Moody's is concerned primarily with the impact of growing debt on state and local creditworthiness, and therefore on the investors who buy municipal debt. But it is taxpayers, not bondholders, who are in the crosshairs of government when it comes to paying off these debts. Businesses, especially, are a convenient target for politicians looking to stem the rise in taxes on individuals, and also moderate the cuts to basic services prompted by rising retirement costs.

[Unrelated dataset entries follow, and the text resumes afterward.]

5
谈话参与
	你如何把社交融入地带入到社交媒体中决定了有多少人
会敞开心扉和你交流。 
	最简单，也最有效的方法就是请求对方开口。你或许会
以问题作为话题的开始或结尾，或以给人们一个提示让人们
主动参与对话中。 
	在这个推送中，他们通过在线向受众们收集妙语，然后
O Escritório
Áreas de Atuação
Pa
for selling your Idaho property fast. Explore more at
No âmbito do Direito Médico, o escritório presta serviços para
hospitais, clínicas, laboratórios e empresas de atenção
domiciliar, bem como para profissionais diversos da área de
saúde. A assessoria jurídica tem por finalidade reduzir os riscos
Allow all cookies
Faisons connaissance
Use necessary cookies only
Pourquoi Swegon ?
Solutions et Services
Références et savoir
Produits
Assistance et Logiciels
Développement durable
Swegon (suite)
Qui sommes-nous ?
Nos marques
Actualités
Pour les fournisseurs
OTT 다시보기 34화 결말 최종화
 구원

Smart businesses are starting to figure out that their decisions on where to expand, relocate or otherwise invest their resources have to take into account the staggering debts that some states and cities have accumulated, especially since the retirement debt burden is not dispersed equally across the country. Some states are in far worse shape than others. As the Chicago Tribune, writing about Illinois' formidable pension debt, astutely observed last year, "Companies don't want to buy shares in a phenomenal tax burden that will unfold over the decades."
Businesses in Illinois already know what this means. In January of 2011 the state, facing incredible pressure to pay its bills, instituted $7 billion in new corporate and income taxes. But the legislature did nothing to reform spending. Raising taxes, it seems, is easier in Illinois than reforming employee pensions. Absent reform, about half of the Illinois tax increase simply went into the state's pension system to keep it afloat. Meanwhile, state debt continues to mount.

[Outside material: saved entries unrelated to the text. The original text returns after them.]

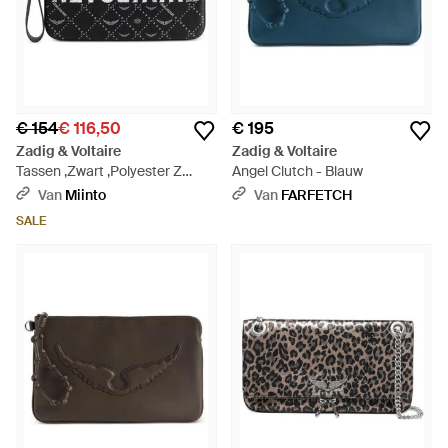
€ 154
€ 116,50
€ 195
Zadig & Voltaire
Zadig & Voltaire
Tassen ,Zwart ,Polyester Z
Angel Clutch - Blauw
Pouch Revoltaire Clutch -
Van
Miinto
Van
FARFETCH
Zwart
SALE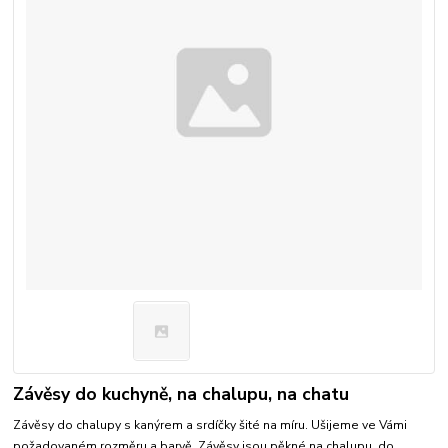
Závěsy do kuchyně, na chalupu, na chatu
Závěsy do chalupy s kanýrem a srdíčky šité na míru. Ušijeme ve Vámi
požadovaném rozměru a barvě. Závěsy jsou pěkné na chalupu, do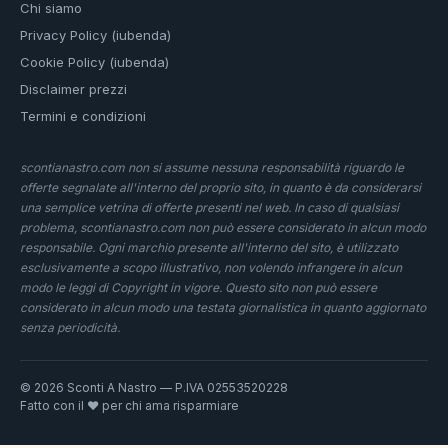
Chi siamo
Privacy Policy (iubenda)
Cookie Policy (iubenda)
Disclaimer prezzi
Termini e condizioni
scontianastro.com non si assume nessuna responsabilità riguardo le
offerte segnalate all'interno del proprio sito, in quanto è da considerarsi
una semplice vetrina di offerte presenti nel web. In caso di qualsiasi
problema, scontianastro.com non può essere considerato in alcun modo
responsabile. Ogni marchio presente all'interno del sito, è utilizzato
esclusivamente a scopo illustrativo, non volendo infrangere in alcun
modo le leggi di Copyright in vigore. Questo sito non può essere
considerato in alcun modo una testata giornalistica in quanto aggiornato
senza periodicità.
© 2026 Sconti A Nastro — P.IVA 02553520228
Fatto con il ❤️ per chi ama risparmiare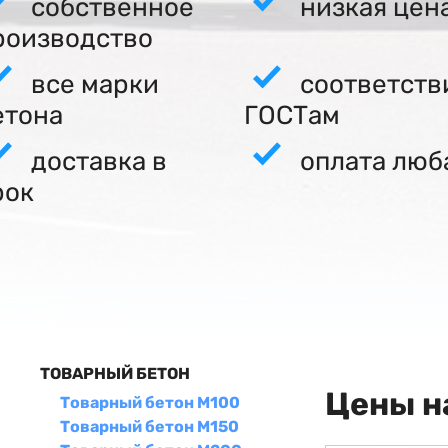
собственное
низкая цен
роизводство
все марки
соответств
етона
ГОСТам
доставка в
оплата люб
рок
ТОВАРНЫЙ БЕТОН
Цены н
Товарный бетон М100
Товарный бетон М150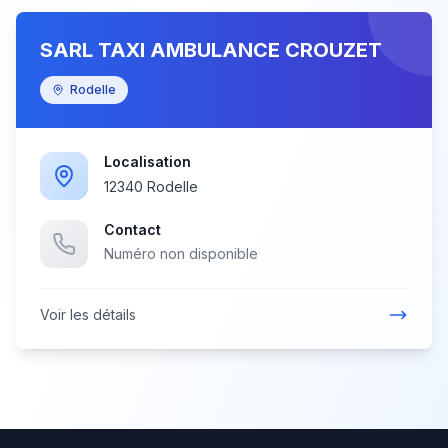
SARL TAXI AMBULANCE CROUZET
Rodelle
Localisation
12340 Rodelle
Contact
Numéro non disponible
Voir les détails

California businesses are learning the same lesson. Earlier this year, the giant state pension fund Calpers moved to grab its share of state tax increases instituted last November. The pension fund boosted rates that governments must pay annually (using taxpayer dollars of course) by a whopping 50 percent in order to begin cutting the system's enormous liabilities.
Meanwhile, the state legislature has yet to pass any meaningful pension reform. As pension and health care costs have soared in the state's budget, spending on education, transportation and social services have all declined. California already boasts the second worst business tax climate in the nation, according to the Tax Foundation.

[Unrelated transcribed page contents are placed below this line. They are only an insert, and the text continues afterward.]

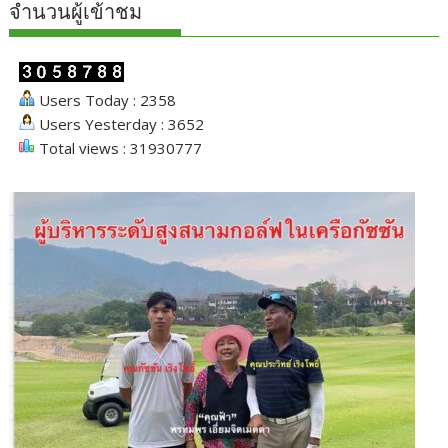
จำนวนผู้เข้าชม
Users Today : 2358
Users Yesterday : 3652
Total views : 31930777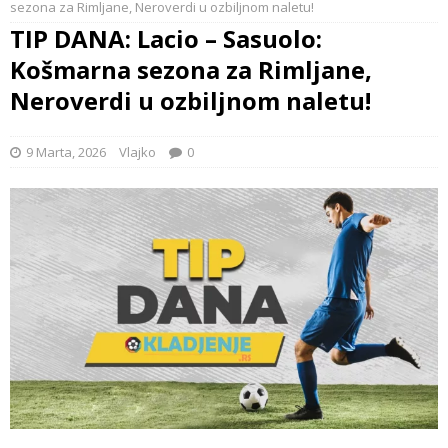
sezona za Rimljane, Neroverdi u ozbiljnom naletu!
TIP DANA: Lacio – Sasuolo:
Košmarna sezona za Rimljane,
Neroverdi u ozbiljnom naletu!
9 Marta, 2026
Vlajko
0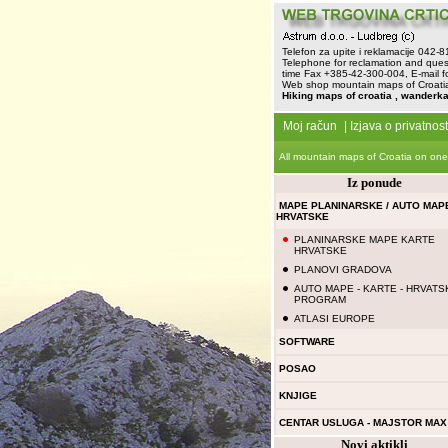
Telefon za upite i reklamacije 042-
Telephone for reclamation and ques
time Fax +385-42-300-004, E-mail f
Web shop mountain maps of Croatia 
Hiking maps of croatia , wanderka
Moj račun
|
Izjava o privatnost
All mountain maps of Croatia on one
Iz ponude
MAPE PLANINARSKE / AUTO MAP
HRVATSKE
PLANINARSKE MAPE KARTE
HRVATSKE
PLANOVI GRADOVA
AUTO MAPE - KARTE - HRVATS
PROGRAM
ATLASI EUROPE
SOFTWARE
POSAO
KNJIGE
CENTAR USLUGA - MAJSTOR MAX
Novi aktikli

Some places win business thanks to their talent pool, local amenities, and even good weather. But the state and local pension crisis adds a troubling new element to the consideration of where to locate: uncertainty. Governments are now in unprecedented territory with the pension mess, and it's not clear how it will all play out. As the Moody's report suggests, there's not even a consensus on how much states owes.
One troubling component of the uncertainty is that some state laws give government pensions unusual protections. Whereas in the private sector employers are free to alter solvent retirement plans as long as they don't eliminate benefits already earned, government workers argue that once they become vested in a public pension plan, they have the right to continue earning benefits at the same level for as long as they work. Courts have sometimes sided with workers.
To take one startling example: A California court recently struck down a voter initiative requiring workers in Pacific Grove to contribute more to their pensions. Under the court's reasoning, "What is vested in the employee is the right to earn a pension on the terms promised to him or her upon employment." As a result, "no subsequent legislation...can take these rights away once given."
In places like bankrupt Stockton, Ca., politicians granted benefits years ago without bothering to calculate their true cost. Now, some courts say, those pensions are unchangeable for the entire current workforce. That's a prescription for higher taxes, fewer services and eventual insolvency.
Large businesses that operate in multiple locations see this playing out as a new aggressiveness on the part of states. Every few years Chief Financial Officer magazine asks executives at large companies to rate the states in terms of how aggressively they pursue higher tax collections. In the last study, completed in 2011, executives told the magazine that, as one finance exec wrote: "The states are in a pure money-grab mode and don't care about policy, the law, or fairness." Not surprisingly, four of the five worst-rated states in that study-California, New York, Illinois and New Jersey-all have mountains of debt of one form or another.
Some state governments have switched from merely trying to collect taxes on in-state business to extending their tax arm as far as possible. That means firms with a single telecommuter in a state are being dunned for corporate income tax claims, as are firms with no physical presence in a state other than a website hosted on local server.
"We are seriously going to consider whether we allow employees to travel to or participate in events" in New York, one CEO recently told Chief Executive magazine. New York has the second highest per capita debt load among the states, according to a report by its comptroller, as well as one of the highest tax burdens in the nation. So it's not surprising that the CEO explained his strategy by noting, "We can't afford for NY to become a tax nexus for us just because our employees participate in a conference in NY or the like."
Indebted states must eventually become money-grabbing states, if they aren't already. Businesses that haven't learned that lesson yet will learn it the hard way.